The promise (what promise? repent and be baptized for the remission of sins and you will receive the gift of the Holy Spirit) THAT promise is to you, your children, and those far off - THAT promise is TO as many as the Lord our God will call.

What promise? Tell your children and those far off that if they repent and are baptized in the name of Jesus (repentance, faith, leading to obedience) for the remission of sins that they will receive the Holy Spirit. And they will only repent if God has called them.

Phillip

[Edited on 1-15-05 by pastorway]


----------



## Scott Bushey (Jan 14, 2005)

Phillip,
Peter is speaking with Israelites. What do you think they thought when he said this?
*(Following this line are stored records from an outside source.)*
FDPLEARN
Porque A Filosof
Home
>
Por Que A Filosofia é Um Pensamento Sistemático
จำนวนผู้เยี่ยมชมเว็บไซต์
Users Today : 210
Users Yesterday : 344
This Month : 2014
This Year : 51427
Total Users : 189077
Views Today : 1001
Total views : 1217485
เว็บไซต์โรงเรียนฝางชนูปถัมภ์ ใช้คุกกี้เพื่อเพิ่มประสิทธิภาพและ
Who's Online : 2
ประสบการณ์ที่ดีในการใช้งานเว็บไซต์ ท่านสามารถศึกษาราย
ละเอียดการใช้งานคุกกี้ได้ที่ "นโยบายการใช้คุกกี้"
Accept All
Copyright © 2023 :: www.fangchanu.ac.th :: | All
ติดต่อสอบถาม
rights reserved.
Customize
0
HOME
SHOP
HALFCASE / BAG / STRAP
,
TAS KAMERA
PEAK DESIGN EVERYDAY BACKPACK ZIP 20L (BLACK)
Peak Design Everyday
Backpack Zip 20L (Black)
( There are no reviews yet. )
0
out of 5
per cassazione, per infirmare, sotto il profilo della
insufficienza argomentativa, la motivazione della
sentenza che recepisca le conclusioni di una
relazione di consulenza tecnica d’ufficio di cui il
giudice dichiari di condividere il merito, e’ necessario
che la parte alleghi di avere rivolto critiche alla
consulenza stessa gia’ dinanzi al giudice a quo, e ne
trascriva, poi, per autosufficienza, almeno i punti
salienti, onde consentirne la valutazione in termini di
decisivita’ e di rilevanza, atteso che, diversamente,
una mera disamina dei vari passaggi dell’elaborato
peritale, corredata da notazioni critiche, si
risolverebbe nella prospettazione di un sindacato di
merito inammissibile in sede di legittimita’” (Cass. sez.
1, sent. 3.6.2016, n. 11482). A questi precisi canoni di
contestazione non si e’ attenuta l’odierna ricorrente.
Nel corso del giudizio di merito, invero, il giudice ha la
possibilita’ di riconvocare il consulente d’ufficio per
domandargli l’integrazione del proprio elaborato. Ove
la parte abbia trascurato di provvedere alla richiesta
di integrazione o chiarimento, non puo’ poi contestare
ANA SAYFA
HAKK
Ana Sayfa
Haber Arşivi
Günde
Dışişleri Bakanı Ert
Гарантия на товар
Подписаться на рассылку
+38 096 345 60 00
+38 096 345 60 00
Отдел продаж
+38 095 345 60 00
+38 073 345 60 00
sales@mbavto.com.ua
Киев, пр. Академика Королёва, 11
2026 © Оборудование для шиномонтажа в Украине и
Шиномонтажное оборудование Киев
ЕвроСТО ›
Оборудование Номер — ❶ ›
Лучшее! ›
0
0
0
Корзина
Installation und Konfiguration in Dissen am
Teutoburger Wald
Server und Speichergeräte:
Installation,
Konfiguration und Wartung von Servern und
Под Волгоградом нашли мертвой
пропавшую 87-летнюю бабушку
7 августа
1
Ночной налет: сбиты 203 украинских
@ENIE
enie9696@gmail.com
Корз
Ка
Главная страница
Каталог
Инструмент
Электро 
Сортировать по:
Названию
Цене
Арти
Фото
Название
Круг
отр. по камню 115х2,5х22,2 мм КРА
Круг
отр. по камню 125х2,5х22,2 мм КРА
Act 2:36 Therefore *let all the house of Israel *know assuredly, that God hath made that same Jesus, whom ye have crucified, both Lord and Christ. 
Act 2:37 Now when they (the house of Israel) heard this, they(the house of Israel) were pricked in their heart, and said unto Peter and to the rest of the apostles, Men and brethren, what shall we do? 
Act 2:38 Then Peter said unto them (the house of Israel), Repent, and be baptized every one of you (the house of Israel) in the name of Jesus Christ for the remission of sins, and ye shall receive the gift of the Holy Ghost. 
Act 2:39 For the promise is unto you (the house of Israel), and to your children, and to all that are afar off, even as many as the Lord our God shall call. *my emphasis added*

How is this any different from what they knew as the Abrahamic promise?

[Edited on 1-15-2005 by Scott Bushey]


----------



## Ianterrell (Jan 14, 2005)

Gabe,

I've enjoyed are sometimes warm, sometimes heated discussions. And like all beleivers of God's Word I take pleasure when I feel someone has gotten more light on an issue. Hey I feel like I'm learning a lot about CT in our present exchanges. 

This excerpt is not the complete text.